Patterns For Configuring Stacks

Defining an infrastructure stack as code enables the creation of multiple instances of the stack. Some aspects of the stack may need to vary for different instances of the stack - at the least, different names, identifiers, and/or tags are needed to distinguish the different instances. There are different techniques for setting configuration for instances of a stack.

Some aspects of a stack may need to vary for different instances of the stack
Some aspects of a stack may need to vary for different instances of the stack.

Typical uses for configuring stack instances differently

As described in the core patterns, there are two main patterns used to create multiple stack instances from a single stack project. One is a template stack, where all of the instances created from a stack project are intended to be highly consistent. There should be very little variation between them. The common case of this is when creating stack instances to test software - the same stack source code is used to create instances for development, test, and production, so that the software is tested in an environment that is consistent with production.

Template stack, all of the instances are intended to be highly consistent
Template stack, all of the instances are intended to be highly consistent.

The other pattern is the library stack, where the stack project provides the core configuration for the stack’s infrastructure, but each instance is customized or extended to serve a different purpose. An example of this is a stack that creates a database cluster, but separate instances are each customized to be used as a product database, a user database, and a search database.

Library stack, each instance is customized or extended to serve a different purpose
Library stack, each instance is customized or extended to serve a different purpose.

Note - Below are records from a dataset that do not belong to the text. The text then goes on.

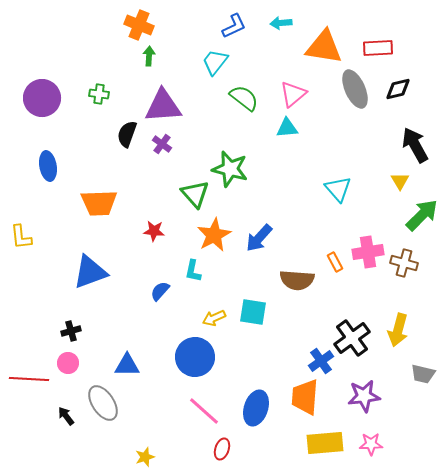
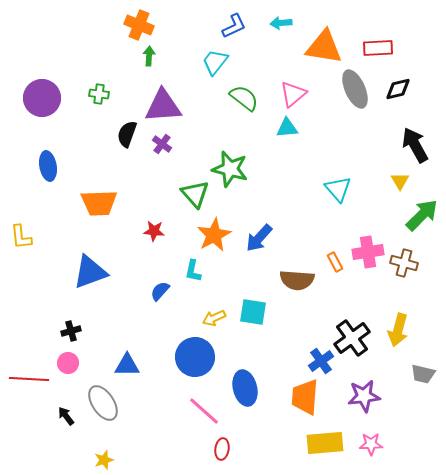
blue ellipse at (256, 408): moved 11 px left, 20 px up; rotated 32 degrees counterclockwise
red ellipse at (222, 449): rotated 10 degrees counterclockwise
yellow star at (145, 457): moved 41 px left, 3 px down
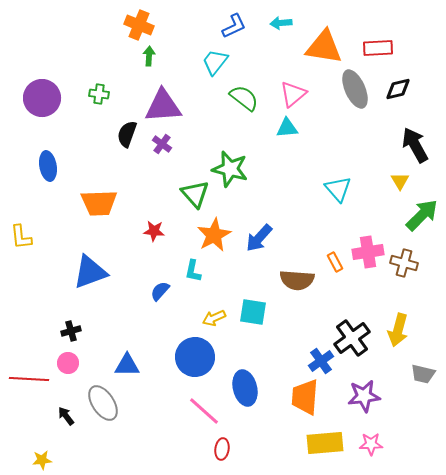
yellow star at (104, 460): moved 62 px left; rotated 12 degrees clockwise
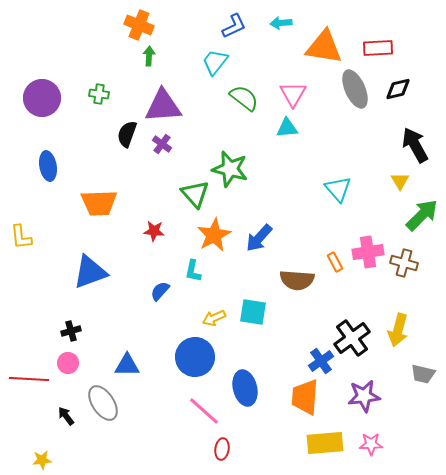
pink triangle at (293, 94): rotated 20 degrees counterclockwise
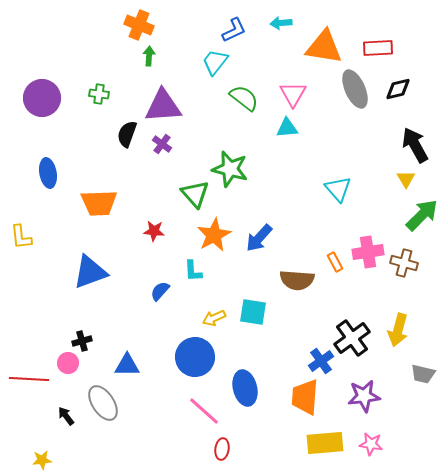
blue L-shape at (234, 26): moved 4 px down
blue ellipse at (48, 166): moved 7 px down
yellow triangle at (400, 181): moved 6 px right, 2 px up
cyan L-shape at (193, 271): rotated 15 degrees counterclockwise
black cross at (71, 331): moved 11 px right, 10 px down
pink star at (371, 444): rotated 10 degrees clockwise
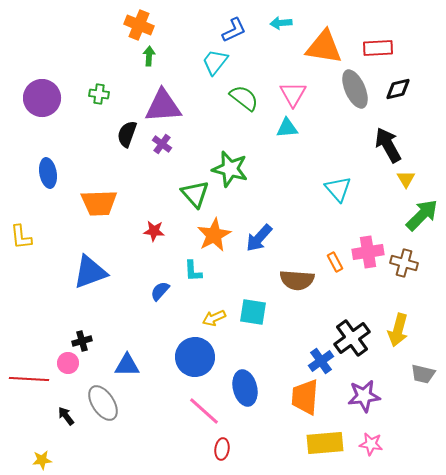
black arrow at (415, 145): moved 27 px left
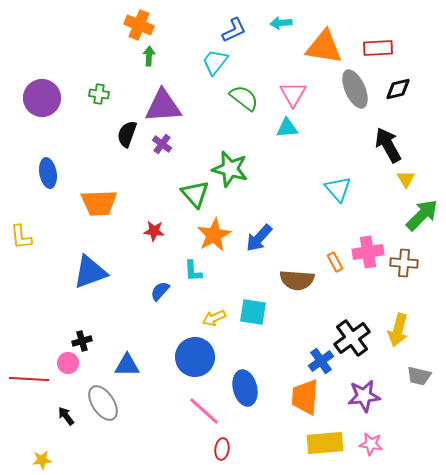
brown cross at (404, 263): rotated 12 degrees counterclockwise
gray trapezoid at (423, 374): moved 4 px left, 2 px down
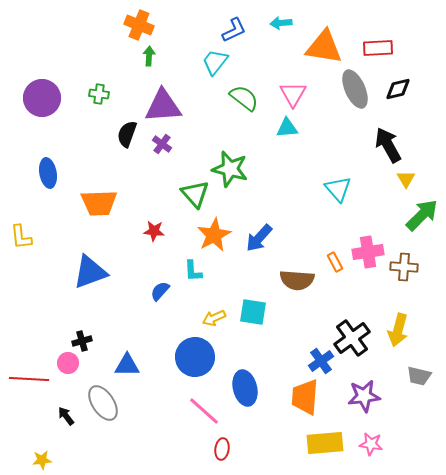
brown cross at (404, 263): moved 4 px down
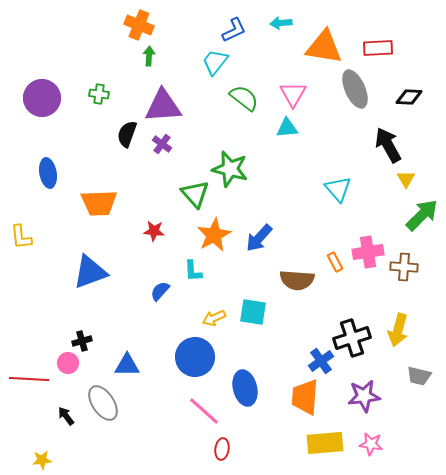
black diamond at (398, 89): moved 11 px right, 8 px down; rotated 16 degrees clockwise
black cross at (352, 338): rotated 18 degrees clockwise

Because instances of a template stack tend to have little variation - in fact, it’s desirable to keep variation to a minimum - configuration tends to be limited to a handful of simple parameters - strings, numbers, lists, key-value maps. So the configuration mechanism for these can be fairly simple, essentially a way to pass a set of variable names and values to the tool when provisioning or updating the stack instance.

Library stacks, on the other hand, often need deeper customization. This might involve providing more complex data structures, large blobs of data (e.g. passing scripts to be executed), or even adding additional infrastructure code (e.g. adding a terraform file to the project before applying it).

Stack configuration mechanisms

In order to create instances of a parameterized stack, values need to be provided to the stack management tool (e.g. Terraform, CloudFormation, etc.).

Example stack parameters

As an example, consider a stack which defines a web server cluster and its networking:

   ├── src/
   │   ├── variables.tf
   │   ├── cluster.tf
   │   └── networking.tf
   └── test/

The stack takes parameters that set an environment id string used to name and tag things, and minimum and maximum sizes for the cluster:

variable "environment_id" {}
variable "cluster_minimum" { default = "1" }
variable "cluster_maximum" { default = "1" }

Given three environments, test, staging, and production, these variables may need to be set to different values:

Stack Instance environment_id cluster_minimum cluster_maximum
web_test test 1 1
web_staging staging 1 2
web_production production 2 5

Stack configuration patterns

A mechanism is needed to set values for these variables when creating and updating a stack. There are a few different patterns to consider. The simplest is to pass the values on the command line. This is easy to do, but it’s also easy to make mistakes with it.

terraform apply \
    -var 'environment_id=test' \
    -var 'cluster_minimum=1' \
    -var 'cluster_maximum=1'

An alternative is to define parameter values in Parameter Files checked into source control, with one file for each environment. This ensures that the values are captured and are applied consistently.

   ├── src/
   │   ├── variables.tf
   │   ├── cluster.tf
   │   └── networking.tf
   ├── environments
   │   ├── test.tfvars
   │   ├── staging.tfvars
   │   └── production.tfvars
   └── test/

A variation of parameter files is a wrapper stack. With this approach, the code that defines an environment stack is kept in a stack code module. A stack project is then created for each stack instance, whose purpose is to pass values to the module code for the specific instance.

When infrastructure code is applied to environments using a Continuous Delivery Pipeline, values can be defined in pipeline job configuration. Each stage which applies the stack code to a given environment includes configuration values for that environment, which is then passed to the command which applies to the code.

Stack instance configuration values can also be set in a Parameter Registry. The stack management tool, or the stack source code, can then retrieve the relevant values for the instance.

Stack integration patterns

When a system’s infrastructure is divided across multiple stacks, configuration usually needs to be passed from one stack to another. The mechanisms for doing this are closely related to those for per-instance configuration, although there are additional things to consider. This is discussed under stack integration.

Stack orchestration tools

Infrastructure projects often become complex in the number of different stack types, stack instances, and configuration options that are managed. Most stack management tools (such as Terraform, etc.) are designed around the use case of running for one stack instance of a project. Running the tool for multiple projects requires more orchestration, so teams inevitably write scripts of various shapes and sizes to orchestrate this.